This post is part of the continuing Paths to Transactive Energy series. You can find them all listed by clicking on the matching metatag at the bottom of each post.
Many of the hottest startups in the Internet Of Things (IOT) are cloud based. This is driven by: are cloud based. Motivations driving this include:
- Using powerful shared computing to reduce the cost of simple things in the house.
- Pushing inter-Thing compatibility into the clouds
- Providing a locus for high end user interfaces, on phone and tablet, over the web.
Of course a more powerful incentive is:
- Track everything that goes on to provide alternate revenues for the cloud provider.
The downsides of this model are that the cloud introduce new complexity and new failure points. There may be few costs for some sensors being off-line, but systems that do something must be smart enough to not do bad things without supervision. This principle was demonstrated decades ago in some factory robotics that impaled a worker after someone drove a forklift over the thick ethernet cable on the factory floor.
System owners should consider “Where is the cloud?” The Cloud originally meant “vagueness because it does not matter if the server is under my desk, in the local data center, or in a 3rd party hosting”
For a variety of commercial reasons, some large companies promptly markets a changed meaning for the cloud, i.e., the Cloud means only their hosting centers. This led to a push-back of the term Fog, meaning parts of the Cloud that are nearby, but could still fit on the original PowerPoint.
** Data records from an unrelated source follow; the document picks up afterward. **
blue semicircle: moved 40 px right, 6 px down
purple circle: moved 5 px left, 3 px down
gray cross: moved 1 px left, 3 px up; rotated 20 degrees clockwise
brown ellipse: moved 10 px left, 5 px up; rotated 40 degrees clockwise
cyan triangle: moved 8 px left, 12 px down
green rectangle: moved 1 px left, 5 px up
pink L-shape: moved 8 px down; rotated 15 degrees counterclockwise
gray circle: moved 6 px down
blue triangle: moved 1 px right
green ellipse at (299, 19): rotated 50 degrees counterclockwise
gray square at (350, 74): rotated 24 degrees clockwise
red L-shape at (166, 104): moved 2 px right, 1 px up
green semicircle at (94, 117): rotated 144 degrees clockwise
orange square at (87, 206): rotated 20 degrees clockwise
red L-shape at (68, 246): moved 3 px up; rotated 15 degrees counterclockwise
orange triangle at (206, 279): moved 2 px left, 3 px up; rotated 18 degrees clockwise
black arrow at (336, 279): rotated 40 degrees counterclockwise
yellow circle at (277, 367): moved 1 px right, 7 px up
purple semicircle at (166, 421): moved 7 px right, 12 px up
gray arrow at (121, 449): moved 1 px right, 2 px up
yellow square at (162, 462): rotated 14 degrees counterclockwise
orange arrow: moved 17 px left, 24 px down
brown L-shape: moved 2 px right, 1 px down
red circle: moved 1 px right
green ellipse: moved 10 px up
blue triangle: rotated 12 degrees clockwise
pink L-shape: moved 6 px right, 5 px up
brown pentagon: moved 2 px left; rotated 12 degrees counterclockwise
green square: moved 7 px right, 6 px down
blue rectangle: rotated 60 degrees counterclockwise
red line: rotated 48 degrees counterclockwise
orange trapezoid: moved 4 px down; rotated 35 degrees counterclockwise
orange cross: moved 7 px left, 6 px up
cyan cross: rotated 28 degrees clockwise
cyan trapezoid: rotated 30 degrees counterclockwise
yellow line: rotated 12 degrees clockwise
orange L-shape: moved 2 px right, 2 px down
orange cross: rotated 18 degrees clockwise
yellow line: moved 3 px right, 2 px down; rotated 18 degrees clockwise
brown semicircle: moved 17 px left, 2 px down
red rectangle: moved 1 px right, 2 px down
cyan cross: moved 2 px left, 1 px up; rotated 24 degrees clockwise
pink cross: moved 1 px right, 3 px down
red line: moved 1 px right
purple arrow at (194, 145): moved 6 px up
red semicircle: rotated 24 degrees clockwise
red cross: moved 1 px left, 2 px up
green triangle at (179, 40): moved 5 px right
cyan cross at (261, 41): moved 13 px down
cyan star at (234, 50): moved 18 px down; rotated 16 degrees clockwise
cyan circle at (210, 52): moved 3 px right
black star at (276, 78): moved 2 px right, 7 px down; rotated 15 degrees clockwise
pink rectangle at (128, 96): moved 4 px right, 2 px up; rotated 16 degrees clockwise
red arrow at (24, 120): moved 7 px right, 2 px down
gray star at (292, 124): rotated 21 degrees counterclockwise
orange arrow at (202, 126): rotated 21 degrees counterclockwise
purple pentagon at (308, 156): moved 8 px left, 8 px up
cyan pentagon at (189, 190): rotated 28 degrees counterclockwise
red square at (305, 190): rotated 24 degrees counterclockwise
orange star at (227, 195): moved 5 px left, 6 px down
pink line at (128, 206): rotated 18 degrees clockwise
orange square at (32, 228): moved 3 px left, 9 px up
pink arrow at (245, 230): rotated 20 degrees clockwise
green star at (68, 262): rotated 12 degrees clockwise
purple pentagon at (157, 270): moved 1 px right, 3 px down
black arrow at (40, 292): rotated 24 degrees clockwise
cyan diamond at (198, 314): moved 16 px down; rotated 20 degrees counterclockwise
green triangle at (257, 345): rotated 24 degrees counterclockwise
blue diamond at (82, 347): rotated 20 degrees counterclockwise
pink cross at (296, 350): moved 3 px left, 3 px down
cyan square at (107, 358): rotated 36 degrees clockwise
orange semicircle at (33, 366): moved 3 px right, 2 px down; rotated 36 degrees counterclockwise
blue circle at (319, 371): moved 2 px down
I think we need some fog to truly address the issues of distributed infrastructure, to provide reliability following insult to the distribution system. The insult may be attacks on the substations or it may be s due to an earthquake or storm. Telecom may be lost at the same time as power. If telecom is not lost at the same time as power, it may be lost days later as the POP as the local phone/cable NOC runs out of power.
Local control in the local fog introduces local integration costs. Each device may need to understand each other device—or the master device must understand them all. This leads to proprietary silos, systems that are not able to evolve. It also often dictates considerable end-user configuration as devices learn to talk to the master device. Where security is a concern (which should be everywhere), this must be difficult because of the intimacy of traditional integration.
Transactive integration assumes that each device or sensor provides a service. Transactive integration does not require that devices that are trading partners have any understanding of each other’s operations, i.e., how each one works.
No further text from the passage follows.